Scoperto un asilo nido abusivo a Vittorio Veneto, denunciata per truffa aggravata la titolare. I finanzieri del comando provinciale di Treviso hanno ricostruito un’evasione dell’Iva per oltre 150.000 euro e l’indebita erogazione della misura assistenziale nota come “bonus nido” per oltre 320.000 euro. 

L’attività ha avuto origine dall’approfondimento degli esiti di un controllo eseguito a maggio 2025 dai carabinieri del Nas che aveva accertato la mancanza di qualsivoglia autorizzazione necessaria per poter esercitare regolarmente l’attività di asilo privato.

Da tali evidenze, il Nucleo Speciale Spesa Pubblica e Repressione Frodi Comunitarie della Guardia di Finanza ha proceduto all’acquisizione di tutti i dati inerenti alla misura di sostegno al reddito erogata alle famiglie dei bambini fruitori della struttura, resi disponibili dall’I.N.P.S. in virtù del protocollo d’intesa siglato tra le due amministrazioni.

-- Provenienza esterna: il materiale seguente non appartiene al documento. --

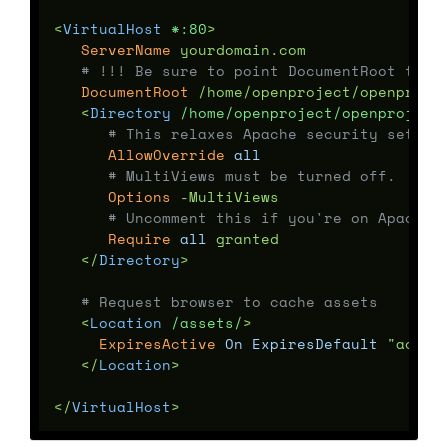
<
VirtualHost
 *:80
ServerName
 yourdomain.com

# !!! Be sure to point DocumentRoot to '
DocumentRoot
 /home/openproject/openprojec
<
Directory
 /home/openproject/openproject
# This relaxes Apache security settin
AllowOverride
all
# MultiViews must be turned off.
Options
 -MultiViews

# Uncomment this if you're on Apache 
Require
all
 granted

</
Directory
# Request browser to cache assets
<
Location
 /assets/
ExpiresActive
On
ExpiresDefault
 "access
</
Location
</
VirtualHost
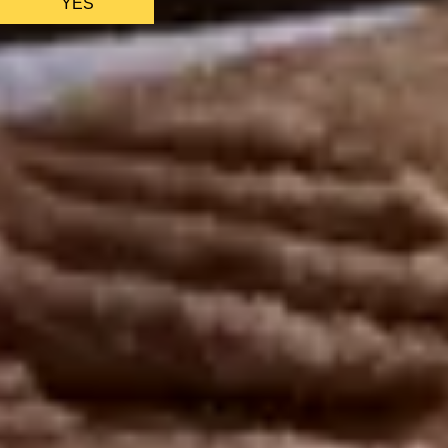
YES
AS FEATURED IN
Site Footer
HELP + CONTACT
Contact Us + FAQs
How to Book
Refunds and Exchanges
Featu
ABOUT US
Our Story
Blog
Wedding Lists (with The Wedding Shop)
Privacy Policy
Terms + Conditions
© 2026 Truly Experiences L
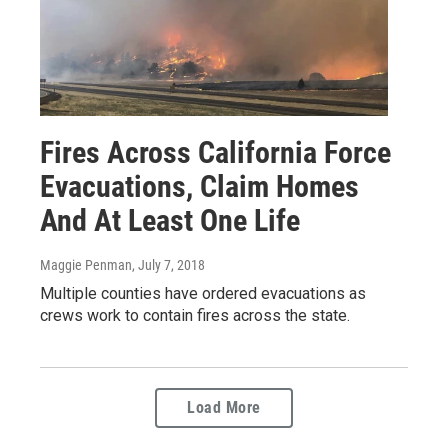
Fires Across California Force
Evacuations, Claim Homes
And At Least One Life
Maggie Penman
, July 7, 2018
Multiple counties have ordered evacuations as
crews work to contain fires across the state.
Load More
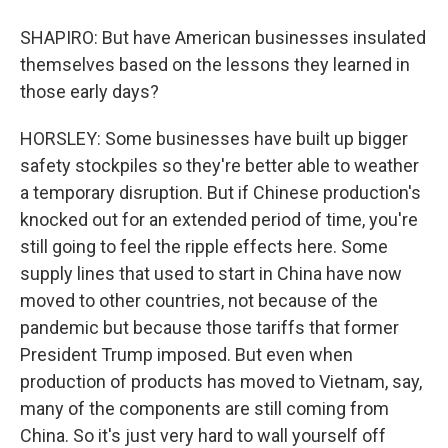
SHAPIRO: But have American businesses insulated
themselves based on the lessons they learned in
those early days?
HORSLEY: Some businesses have built up bigger
safety stockpiles so they're better able to weather
a temporary disruption. But if Chinese production's
knocked out for an extended period of time, you're
still going to feel the ripple effects here. Some
supply lines that used to start in China have now
moved to other countries, not because of the
pandemic but because those tariffs that former
President Trump imposed. But even when
production of products has moved to Vietnam, say,
many of the components are still coming from
China. So it's just very hard to wall yourself off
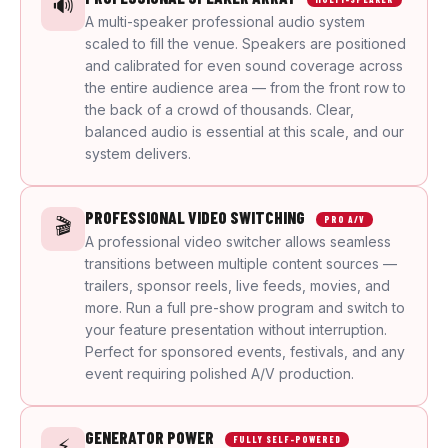
🔊
A multi-speaker professional audio system
scaled to fill the venue. Speakers are positioned
and calibrated for even sound coverage across
the entire audience area — from the front row to
the back of a crowd of thousands. Clear,
balanced audio is essential at this scale, and our
system delivers.
PROFESSIONAL VIDEO SWITCHING
🎬
PRO A/V
A professional video switcher allows seamless
transitions between multiple content sources —
trailers, sponsor reels, live feeds, movies, and
more. Run a full pre-show program and switch to
your feature presentation without interruption.
Perfect for sponsored events, festivals, and any
event requiring polished A/V production.
GENERATOR POWER
⚡
FULLY SELF-POWERED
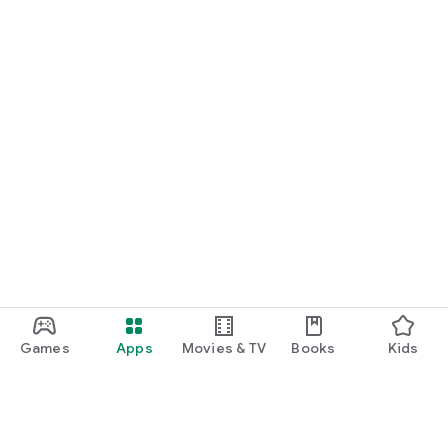
Games
Apps
Movies & TV
Books
Kids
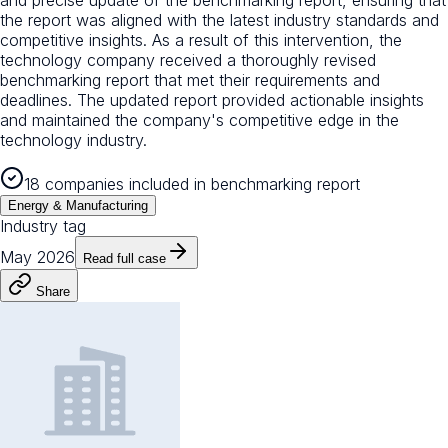
the report was aligned with the latest industry standards and
competitive insights. As a result of this intervention, the
technology company received a thoroughly revised
benchmarking report that met their requirements and
deadlines. The updated report provided actionable insights
and maintained the company's competitive edge in the
technology industry.
18 companies included in benchmarking report
Energy & Manufacturing
Industry tag
May 2026
Read full case
Share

Quindi, i successivi approfondimenti hanno permesso di scoprire che anche il “bonus nido” richiesto dalle famiglie dei frequentatori della struttura abusiva era stato ottenuto in maniera indebita, con l’indicazione di titoli abilitativi forniti dall’asilo stesso risultati falsi, venendo erogato per un ammontare di oltre 320 mila euro dal 2019 al 2024.

Infatti, tale misura di sostegno è riconosciuta per la frequenza di nidi e strutture abilitate a erogare servizi educativi ai bambini di età 0-3 anni: abilitazione che nell’asilo scoperto era del tutto assente. Inoltre, le fiamme gialle vittoriesi hanno proceduto a ricostruire l’evasione dell’Iva ammontante a oltre 150 mila euro.

Oltre alla denuncia della legale rappresentante, per cui è prevista la pena da due a sette anni di reclusione, la società è stata segnalata all’autorità giudiziaria per la connesse responsabilità amministrativa da reato, che vede l’applicazione di una sanzione pecuniaria fino a cinquecento quote, il cui singolo valore viene calcolato in funzione delle condizioni economiche e patrimoniali dell’ente segnalato. Infine, il contesto emerso verrà riportato anche alla Corte dei Conti, competente ad accertare l’entità del danno erariale.